Reputation: 35
I'm experimenting with deep q learning using Keras
, and i want to teach an agent to perform a task .
in my problem i wan't to teach an agent to avoid hitting objects in it's path by changing it's speed (accelerate or decelerate)
the agent is moving horizontally and the objects to avoid are moving vertically and i wan't him to learn to change it's speed in a way to avoid hitting them . i based my code on this : Keras-FlappyBird
i tried 3 different models (i'm not using convolution network)
model with 10 dense hidden layer with sigmoid activation function , with 400 output node
model with 10 dense hidden layer with Leaky ReLU
activation function
ReLu
activation function, with 400 output nodeand i feed to the network the coordinates and speeds of all the object in my word to the network .
and trained it for 1 million frame but still can't see any result here is my q-value plot for the 3 models ,
Model 1 : q-value Model 2 : q-value
as you can see the q values isn't improving at all same as fro the reward ... please help me what i'm i doing wrong ..
Upvotes: 2
Views: 4621
Reputation: 1048
I am a little confused by your environment. I am assuming that your problem is not flappy bird, and you are trying to port over code from flappy bird into your own environment. So even though I don't know your environment or your code, I still think there is enough to answer some potential issues to get you on the right track.
First, you mention the three models that you have tried. Of course, picking the right function approximation is very important for generalized reinforcement learning, but there are so many more hyper-parameters that could be important in solving your problem. For example, there is the gamma, learning rate, exploration and exploration decay rate, replay memory length in certain cases, batch size of training, etc. With your Q-value not changing in a state that you believe should in fact change, leads me to believe that limited exploration is being done for models one and two. In the code example, epsilon starts at .1, maybe try different values there up to 1. Also that will require messing with the decay rate of the exploration rate as well. If your q values are shooting up drastically across episodes, I would also look at the learning rate as well (although in the code sample, it looks pretty small). On the same note, gamma can be extremely important. If it is too small, you learner will be myopic.

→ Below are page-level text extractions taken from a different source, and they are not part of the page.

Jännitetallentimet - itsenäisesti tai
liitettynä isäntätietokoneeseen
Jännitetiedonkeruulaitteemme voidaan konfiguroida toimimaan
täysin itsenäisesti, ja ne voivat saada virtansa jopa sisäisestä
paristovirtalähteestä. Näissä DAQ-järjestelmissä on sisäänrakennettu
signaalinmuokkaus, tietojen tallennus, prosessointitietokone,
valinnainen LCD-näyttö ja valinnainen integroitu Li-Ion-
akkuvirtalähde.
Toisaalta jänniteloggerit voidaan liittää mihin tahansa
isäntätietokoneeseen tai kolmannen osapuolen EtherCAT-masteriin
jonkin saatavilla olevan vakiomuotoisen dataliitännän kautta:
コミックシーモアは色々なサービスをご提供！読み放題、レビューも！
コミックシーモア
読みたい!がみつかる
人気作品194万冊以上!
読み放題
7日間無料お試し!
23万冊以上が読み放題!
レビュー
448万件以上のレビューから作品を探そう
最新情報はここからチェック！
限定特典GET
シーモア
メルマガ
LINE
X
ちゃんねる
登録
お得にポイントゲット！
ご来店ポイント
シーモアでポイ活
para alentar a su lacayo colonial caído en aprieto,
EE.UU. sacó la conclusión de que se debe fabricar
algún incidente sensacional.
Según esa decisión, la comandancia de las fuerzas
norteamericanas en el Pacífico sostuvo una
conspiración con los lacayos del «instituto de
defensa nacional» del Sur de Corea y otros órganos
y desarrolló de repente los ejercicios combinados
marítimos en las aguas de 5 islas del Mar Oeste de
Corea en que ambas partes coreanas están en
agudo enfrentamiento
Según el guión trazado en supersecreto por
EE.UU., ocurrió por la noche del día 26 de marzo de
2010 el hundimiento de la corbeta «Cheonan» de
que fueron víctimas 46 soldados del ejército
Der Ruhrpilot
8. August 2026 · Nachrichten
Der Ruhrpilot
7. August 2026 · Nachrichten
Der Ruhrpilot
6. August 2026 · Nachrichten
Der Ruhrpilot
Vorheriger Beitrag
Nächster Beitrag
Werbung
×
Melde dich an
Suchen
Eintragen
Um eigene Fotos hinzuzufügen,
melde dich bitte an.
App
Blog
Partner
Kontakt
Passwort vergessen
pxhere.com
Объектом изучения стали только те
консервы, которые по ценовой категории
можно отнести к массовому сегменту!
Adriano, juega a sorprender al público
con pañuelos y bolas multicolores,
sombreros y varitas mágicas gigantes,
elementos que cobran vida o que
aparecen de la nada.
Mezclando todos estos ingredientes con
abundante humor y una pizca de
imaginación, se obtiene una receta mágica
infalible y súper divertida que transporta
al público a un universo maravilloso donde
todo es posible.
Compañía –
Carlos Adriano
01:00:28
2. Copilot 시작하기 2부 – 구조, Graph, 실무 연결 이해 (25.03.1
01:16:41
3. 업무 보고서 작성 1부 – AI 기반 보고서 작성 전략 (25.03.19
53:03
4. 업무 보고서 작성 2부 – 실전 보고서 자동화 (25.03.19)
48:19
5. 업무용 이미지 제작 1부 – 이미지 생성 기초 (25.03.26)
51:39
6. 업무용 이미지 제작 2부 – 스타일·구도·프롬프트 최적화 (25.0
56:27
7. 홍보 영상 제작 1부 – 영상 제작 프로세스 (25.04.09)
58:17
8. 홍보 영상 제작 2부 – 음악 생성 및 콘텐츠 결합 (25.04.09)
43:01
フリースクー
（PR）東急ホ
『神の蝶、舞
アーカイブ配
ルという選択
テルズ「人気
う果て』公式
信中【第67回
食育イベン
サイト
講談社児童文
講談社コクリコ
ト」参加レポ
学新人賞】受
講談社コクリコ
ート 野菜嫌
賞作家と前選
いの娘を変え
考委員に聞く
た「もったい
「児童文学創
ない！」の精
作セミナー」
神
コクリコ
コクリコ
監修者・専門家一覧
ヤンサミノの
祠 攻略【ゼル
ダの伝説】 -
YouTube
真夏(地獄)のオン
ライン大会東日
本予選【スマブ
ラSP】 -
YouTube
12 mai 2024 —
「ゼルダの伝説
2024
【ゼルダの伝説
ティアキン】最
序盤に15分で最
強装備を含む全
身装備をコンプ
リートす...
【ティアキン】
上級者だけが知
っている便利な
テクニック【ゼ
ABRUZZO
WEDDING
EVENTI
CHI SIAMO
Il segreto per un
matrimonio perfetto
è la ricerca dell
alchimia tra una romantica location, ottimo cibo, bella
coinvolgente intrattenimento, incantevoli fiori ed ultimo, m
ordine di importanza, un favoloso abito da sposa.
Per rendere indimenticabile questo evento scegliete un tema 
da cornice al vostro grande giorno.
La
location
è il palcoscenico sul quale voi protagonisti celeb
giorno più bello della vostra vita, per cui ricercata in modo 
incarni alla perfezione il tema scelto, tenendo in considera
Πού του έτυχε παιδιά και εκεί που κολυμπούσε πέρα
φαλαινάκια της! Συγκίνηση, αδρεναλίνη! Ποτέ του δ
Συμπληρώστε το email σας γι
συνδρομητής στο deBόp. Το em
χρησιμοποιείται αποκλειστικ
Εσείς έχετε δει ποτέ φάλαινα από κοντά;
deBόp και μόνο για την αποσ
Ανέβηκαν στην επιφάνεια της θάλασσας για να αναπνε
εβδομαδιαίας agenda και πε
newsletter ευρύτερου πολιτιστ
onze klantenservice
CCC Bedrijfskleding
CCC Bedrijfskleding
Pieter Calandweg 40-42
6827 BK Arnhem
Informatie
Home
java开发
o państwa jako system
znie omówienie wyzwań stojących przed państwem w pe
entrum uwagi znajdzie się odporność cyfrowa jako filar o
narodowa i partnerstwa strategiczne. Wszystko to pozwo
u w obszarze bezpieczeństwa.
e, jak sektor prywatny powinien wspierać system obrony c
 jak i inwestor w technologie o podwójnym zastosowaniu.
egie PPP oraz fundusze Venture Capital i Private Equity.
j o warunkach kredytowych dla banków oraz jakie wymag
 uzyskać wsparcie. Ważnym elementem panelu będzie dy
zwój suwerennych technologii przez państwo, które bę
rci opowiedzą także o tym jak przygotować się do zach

You also mention you have 400 output nodes. Does your environment have 400 actions? Large action spaces also come with their own set of challenges. Here is a good white paper to look at if indeed you do have 400 actions https://arxiv.org/pdf/1512.07679.pdf. If you do not have 400 actions, something is wrong with your network structure. You should treat each of the output nodes as a probability of which action to select. For example, in the code example you posted, they have two actions and use relu.
Getting the parameters of deep q learning right is very difficult, especially when you account for how slow training is.
Upvotes: 1